Afilar la sierra Hábito núm 7 de Stephen Covey

Sharpen the Saw: Stephen Covey's Habit 7 Explained

"Sharpen the Saw" is the seventh habit in Stephen Covey's framework from "The 7 Habits of Highly Effective People." It refers to the principle of sustained renewal — deliberately investing time and energy in maintaining and developing the capacities you need to perform effectively over the long term.

The Parable Behind the Name

Covey tells the story of a woodcutter who has been sawing for hours with a dull saw. When someone suggests he stop to sharpen it, he says he doesn't have time — he's too busy sawing. The parable captures a real trap: being so consumed by production that you neglect the maintenance of the tool (yourself) that makes production possible.

The Four Dimensions of Renewal

Covey identifies four areas that require regular investment:

Physical: Exercise, nutrition, rest, and stress management. Physical capacity is the foundation. Without it, the other dimensions deteriorate. Covey wasn't prescribing a specific fitness program but making the argument that your body is a professional asset that requires maintenance.

Mental: Learning, reading, reflection, and intellectual challenge. Mental capacity atrophies without deliberate use. The habit of continuous learning — books, courses, conversations with people who challenge your thinking — is the professional equivalent of exercise.

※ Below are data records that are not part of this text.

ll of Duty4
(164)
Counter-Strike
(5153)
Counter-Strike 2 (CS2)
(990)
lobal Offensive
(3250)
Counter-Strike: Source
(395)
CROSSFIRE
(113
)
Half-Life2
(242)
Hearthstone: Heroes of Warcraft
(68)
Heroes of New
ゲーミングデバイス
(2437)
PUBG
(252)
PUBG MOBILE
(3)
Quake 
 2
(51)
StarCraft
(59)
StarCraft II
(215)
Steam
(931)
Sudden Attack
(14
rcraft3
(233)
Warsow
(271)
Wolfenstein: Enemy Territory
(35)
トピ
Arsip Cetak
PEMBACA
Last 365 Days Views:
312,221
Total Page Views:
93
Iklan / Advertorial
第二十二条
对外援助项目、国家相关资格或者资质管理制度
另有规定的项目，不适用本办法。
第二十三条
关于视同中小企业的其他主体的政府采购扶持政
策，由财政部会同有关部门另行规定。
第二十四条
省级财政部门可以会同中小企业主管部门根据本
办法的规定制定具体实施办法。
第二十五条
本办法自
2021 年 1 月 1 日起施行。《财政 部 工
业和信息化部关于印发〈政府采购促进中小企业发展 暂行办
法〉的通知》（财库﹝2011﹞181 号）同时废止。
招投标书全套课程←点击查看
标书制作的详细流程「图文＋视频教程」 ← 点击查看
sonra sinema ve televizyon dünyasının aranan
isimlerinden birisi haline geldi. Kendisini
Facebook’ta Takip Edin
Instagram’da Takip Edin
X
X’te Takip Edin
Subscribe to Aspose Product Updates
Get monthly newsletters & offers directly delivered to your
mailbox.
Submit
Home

Social and emotional: Relationships, service, empathy, and connection. Humans are fundamentally social animals, and isolation degrades performance and wellbeing. Investing in relationships isn't a luxury — it's maintenance.

Spiritual: Values clarification, purpose, meaning, and spiritual practice (however you define it). Clarity about what matters to you is the orientation system for everything else. Without it, you can be very busy and very lost simultaneously.

Why Most People Don’t Do This

Renewal activities are typically quadrant 2 in Covey's time matrix: important but not urgent. They never demand attention the way urgent tasks do. And so they get postponed — indefinitely — while productivity slowly declines and burnout accumulates.

The discipline of Habit 7 is treating renewal as non-negotiable: scheduled, protected, and treated as essential to performance, not indulgent. The leaders and professionals who sustain high performance over decades have almost universally made this decision.